Computing regression parameters.
logistic_reg_flat = glm(data=data_flat, Malfunction ~ Temperature, family=binomial(link='logit'))
summary(logistic_reg_flat)
##
## Call:
## glm(formula = Malfunction ~ Temperature, family = binomial(link = "logit"),
## data = data_flat)
##
## Deviance Residuals:
## Min 1Q Median 3Q Max
## -0.7774 -0.3677 -0.3106 -0.2209 2.6879
##
## Coefficients:
## Estimate Std. Error z value Pr(>|z|)
## (Intercept) 5.08498 3.05248 1.666 0.0957 .
## Temperature -0.11560 0.04702 -2.458 0.0140 *
## ---
## Signif. codes: 0 '***' 0.001 '**' 0.01 '*' 0.05 '.' 0.1 ' ' 1
##
## (Dispersion parameter for binomial family taken to be 1)
##
## Null deviance: 66.540 on 137 degrees of freedom
## Residual deviance: 60.396 on 136 degrees of freedom
## AIC: 64.396
##
## Number of Fisher Scoring iterations: 6
Perfect. The estimates and the standard errors are the same as in the 1989 paper.
ggplot(data=data_flat, aes(y=Malfunction, x=Temperature)) +
geom_smooth(method = "glm", method.args = list(family = "binomial"), fullrange=T) +
geom_point(alpha=.5, size = .5) +
xlim(30,90) + ylim(0,1) + theme_bw()
## `geom_smooth()` using formula 'y ~ x'
Let’s check whether this confidence interval corresponds to the prediction obtained when calling directly predict. Obtaining the prediction can be done directly or through the link function.
Here is the “direct” (response) version I used in my very first plot:
pred = predict(logistic_reg_flat,list(Temperature=30),type="response",se.fit = T)
pred
## $fit
## 1
## 0.834373
##
## $se.fit
## 1
## 0.2293304
##
## $residual.scale
## [1] 1
The estimated Failure probability for 30° is thus \(0.834\). However, the \(se.fit\) value seems pretty hard to use as I can obviously not simply add \(\pm 2 se.fit\) to \(fit\) to compute a confidence interval.

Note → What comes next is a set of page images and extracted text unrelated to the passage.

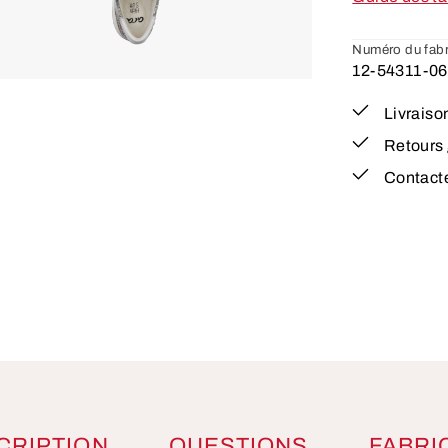
Numéro du fabr
12-54311-06
Livraiso
Retours 
Contact
CRIPTION
QUESTIONS
FABRI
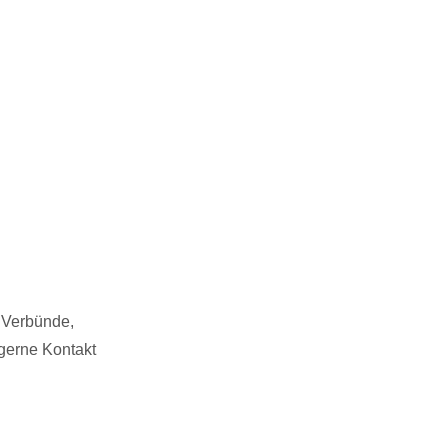
, Verbünde,
gerne Kontakt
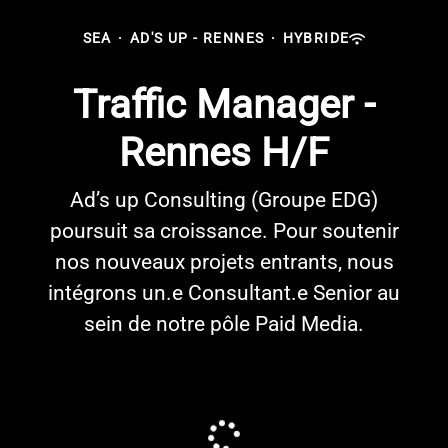
SEA
·
AD'S UP - RENNES
·
HYBRIDE
Traffic Manager -
Rennes H/F
Ad’s up Consulting (Groupe EDG)
poursuit sa croissance. Pour soutenir
nos nouveaux projets entrants, nous
intégrons un.e Consultant.e Senior au
sein de notre pôle Paid Media.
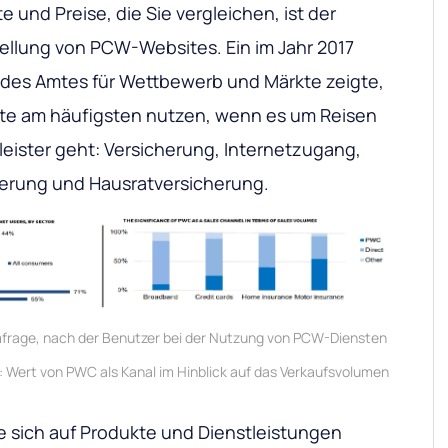
 und Preise, die Sie vergleichen, ist der
ellung von PCW-Websites. Ein im Jahr 2017
t des Amtes für Wettbewerb und Märkte zeigte,
te am häufigsten nutzen, wenn es um Reisen
leister geht: Versicherung, Internetzugang,
cherung und Hausratversicherung.
Umfrage, nach der Benutzer bei der Nutzung von PCW-Diensten
 Wert von PWC als Kanal im Hinblick auf das Verkaufsvolumen
e sich auf Produkte und Dienstleistungen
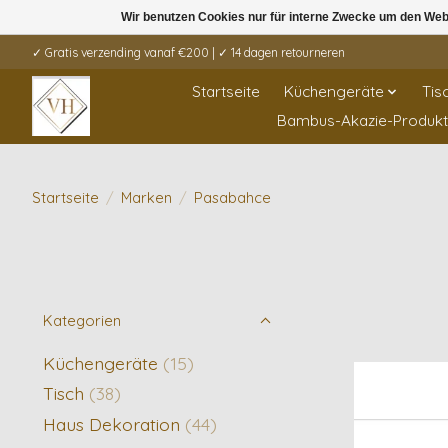
Wir benutzen Cookies nur für interne Zwecke um den Web
✓ Gratis verzending vanaf €200 | ✓ 14 dagen retourneren
Startseite
Küchengeräte
Tis
Bambus-Akazie-Produk
Startseite
/
Marken
/
Pasabahce
Kategorien
Küchengeräte
(15)
Tisch
(38)
Haus Dekoration
(44)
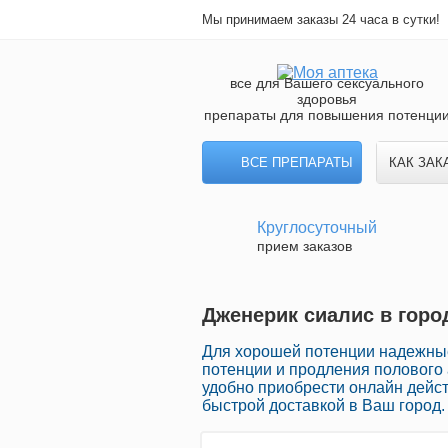
Мы принимаем заказы 24 часа в сутки!
все для Вашего сексуального
здоровья
препараты для повышения потенци
ВСЕ ПРЕПАРАТЫ
КАК ЗАК
Круглосуточный
прием заказов
Дженерик сиалис в горо
Для хорошей потенции надежны
потенции и продления полового 
удобно приобрести онлайн дейс
быстрой доставкой в Ваш город.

Here is the “link” version:
pred_link = predict(logistic_reg_flat,list(Temperature=30), type="link", se.fit = T)
pred_link
## $fit
## 1
## 1.616942
##
## $se.fit
## [1] 1.659473
##
## $residual.scale
## [1] 1
logistic_reg_flat$family$linkinv(pred_link$fit)
## 1
## 0.834373
I recover \(0.834\) for the estimated Failure probability at 30°. But now, going through the linkinv function, we can use \(se.fit\):
critval = 1.96
logistic_reg_flat$family$linkinv(c(pred_link$fit-critval*pred_link$se.fit,
pred_link$fit+critval*pred_link$se.fit))
## 1 1
## 0.1630612 0.9923814
The 95% confidence interval for our estimation is thus [0.163,0.992]. This is what ggplot2 just plotted me. This seems coherent.
I am now rather confident that I have managed to correctly compute and plot the uncertainty of my prediction.